Task — Examine each line of the data. Copy the line if it includes the word "plain".

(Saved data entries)

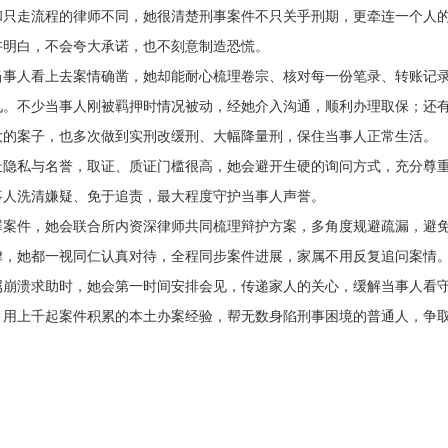
和只走流程的律师不同，她很清楚刑事案件不只关乎刑期，更牵连一个人
讲明白，不会夸大承诺，也不刻意制造恐慌。
当事人看上去案情确凿，她却能耐心梳理卷宗、核对每一份笔录、转账记
见。不少当事人刚被羁押时情况被动，经她介入沟通，顺利办理取保；还
大的案子，也多次做到实刑改缓刑、大幅降量刑，保住当事人正常生活。
扯隐私与名誉，取证、质证门槛很高，她会避开生硬的询问方式，充分尊
事人洗清嫌疑、免于追责，最大程度守护当事人声誉。
罪案件，她会联合所内资深律师共同梳理辩护方案，多角度规避疏漏，避
律，她都一视同仁认真对待，全程同步案件进展，家属不用反复追问案情
属崩溃求助时，她会第一时间安排会见，传递家人的关心，缓解当事人看
，用上千起案件积累的本土办案经验，帮无数身陷刑事困境的普通人，争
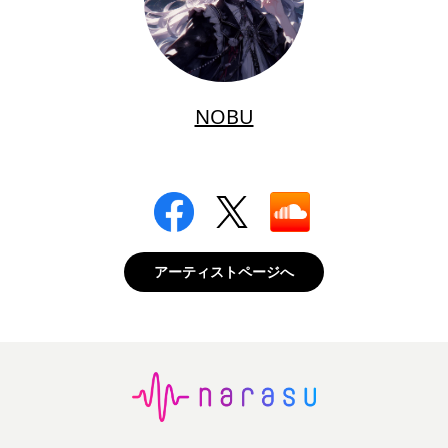
NOBU
アーティストページへ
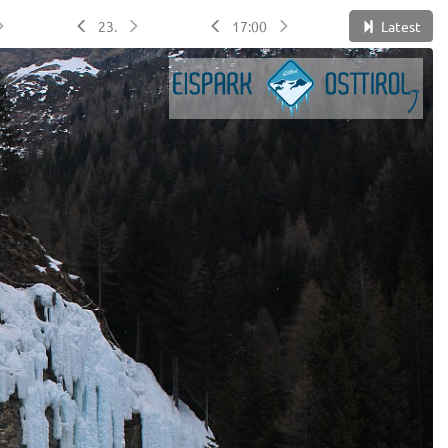
23.
17:00
Latest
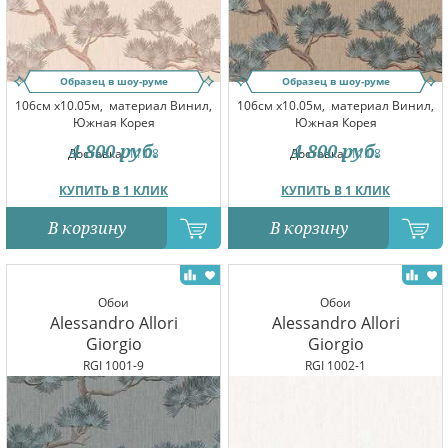
Образец в шоу-руме
Образец в шоу-руме
106см x10.05м,
материал Винил,
106см x10.05м,
материал Винил,
Южная Корея
Южная Корея
4 800
руб.
4 800
руб.
Доставка:
11.08
Доставка:
11.08
КУПИТЬ В 1 КЛИК
КУПИТЬ В 1 КЛИК
В корзину
В корзину
Обои
Обои
Alessandro Allori
Alessandro Allori
Giorgio
Giorgio
RGI 1001-9
RGI 1002-1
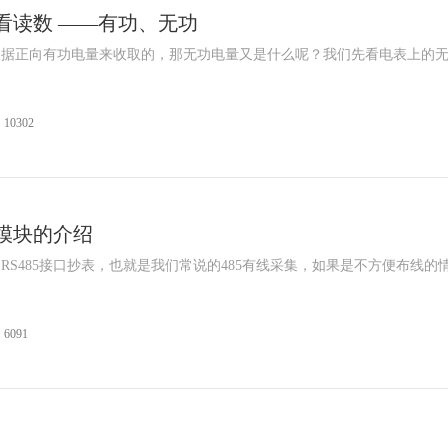
看读数 ——有功、无功
依据正向有功电量来收取的，那无功电量又是什么呢？我们先看电表上的
10302
宁波三星DDZY18
鑫腾越LXSF电子远传智能水表
模块的介绍
RS485接口抄表，也就是我们常说的485有线采集，如果是不方便布线的
6091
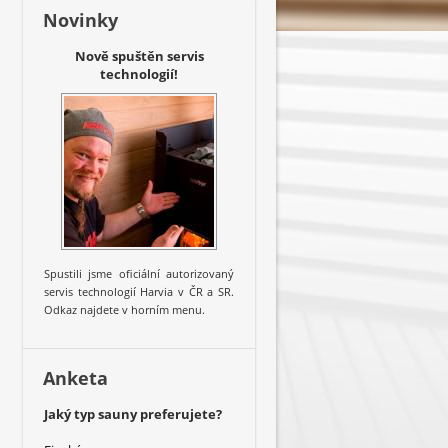
Novinky
Nově spuštěn servis
technologií!
Spustili jsme oficiální autorizovaný
servis technologií Harvia v ČR a SR.
Odkaz najdete v horním menu.
Anketa
Jaký typ sauny preferujete?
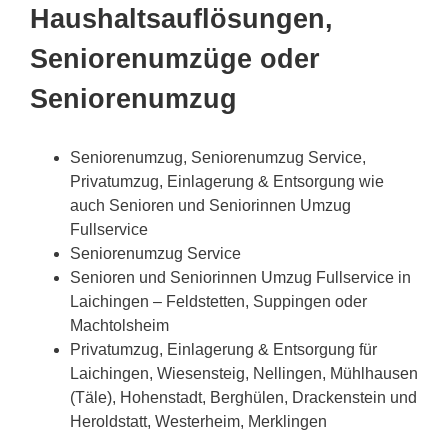
Haushaltsauflösungen,
Seniorenumzüge oder
Seniorenumzug
Seniorenumzug, Seniorenumzug Service,
Privatumzug, Einlagerung & Entsorgung wie
auch Senioren und Seniorinnen Umzug
Fullservice
Seniorenumzug Service
Senioren und Seniorinnen Umzug Fullservice in
Laichingen – Feldstetten, Suppingen oder
Machtolsheim
Privatumzug, Einlagerung & Entsorgung für
Laichingen, Wiesensteig, Nellingen, Mühlhausen
(Täle), Hohenstadt, Berghülen, Drackenstein und
Heroldstatt, Westerheim, Merklingen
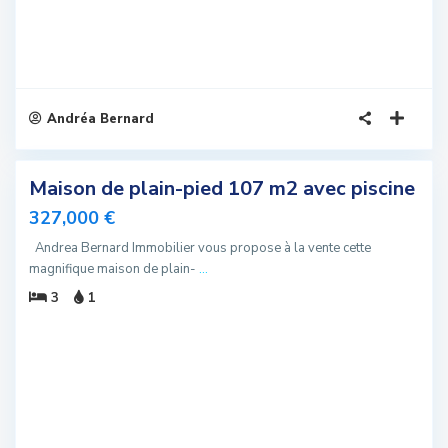
Andréa Bernard
3
Maison de plain-pied 107 m2 avec piscine
sivité
327,000 €
u
Andrea Bernard Immobilier vous propose à la vente cette
magnifique maison de plain-
...
3
1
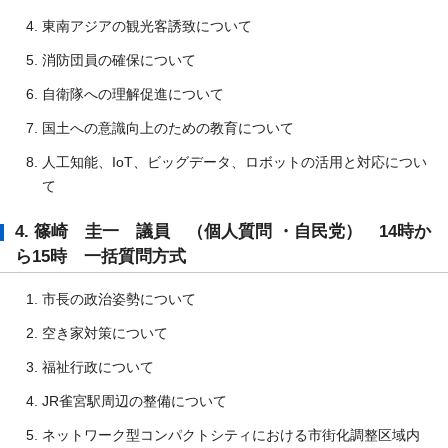
東南アジアの観光客誘致について
消防団員の確保について
自衛隊への理解促進について
国土への意識向上のための教育について
人工知能、IoT、ビッグデータ、ロボットの活用と対応につい
て
4. 篠崎 圭一 議員 （個人質問 ・自民党） 14時か
ら15時 一括質問方式
市長の政治姿勢について
空き家対策について
福祉行政について
JR雀宮駅周辺の整備について
ネットワーク型コンパクトシティにおける市街化調整区域内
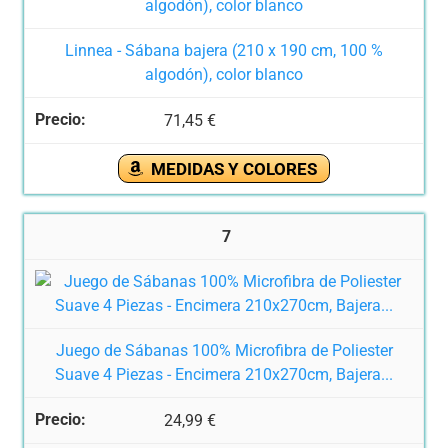
Linnea - Sábana bajera (210 x 190 cm, 100 %
algodón), color blanco
71,45 €
MEDIDAS Y COLORES
7
Juego de Sábanas 100% Microfibra de Poliester
Suave 4 Piezas - Encimera 210x270cm, Bajera...
24,99 €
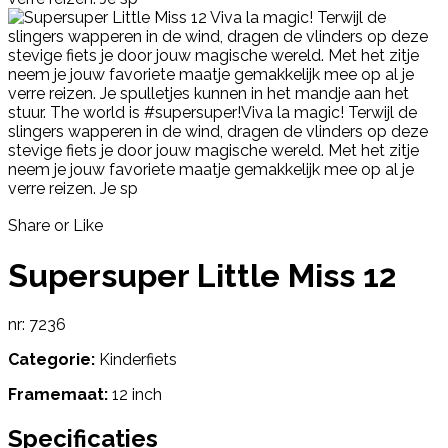
Share or Like
Supersuper Little Miss 12
nr: 7236
Categorie:
Kinderfiets
Framemaat:
12 inch
Specificaties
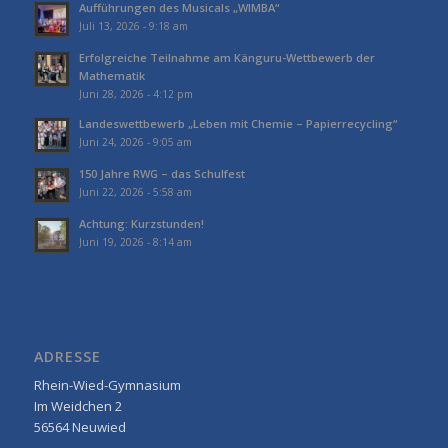
Aufführungen des Musicals „WIMBA“
Juli 13, 2026 - 9:18 am
Erfolgreiche Teilnahme am Känguru-Wettbewerb der
Mathematik
Juni 28, 2026 - 4:12 pm
Landeswettbewerb „Leben mit Chemie – Papierrecycling“
Juni 24, 2026 - 9:05 am
150 Jahre RWG – das Schulfest
Juni 22, 2026 - 5:58 am
Achtung: Kurzstunden!
Juni 19, 2026 - 8:14 am
ADRESSE
Rhein-Wied-Gymnasium
Im Weidchen 2
56564 Neuwied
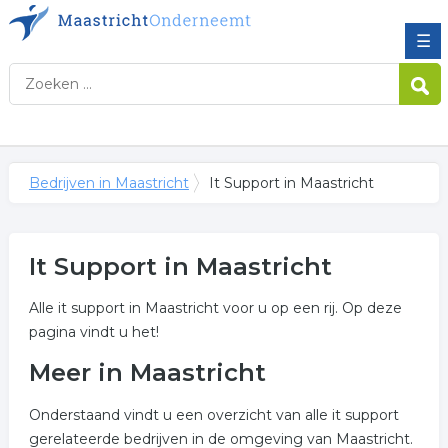
☰
Bedrijven in Maastricht
It Support in Maastricht
It Support in Maastricht
Alle it support in Maastricht voor u op een rij. Op deze
pagina vindt u het!
Meer in Maastricht
Onderstaand vindt u een overzicht van alle it support
gerelateerde bedrijven in de omgeving van Maastricht.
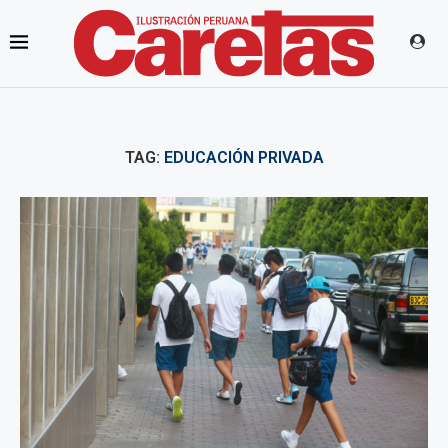
TAG:
EDUCACIÓN PRIVADA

Reply —
Maison de plain-pied 107 m2 avec piscine
magnifique maison de plain-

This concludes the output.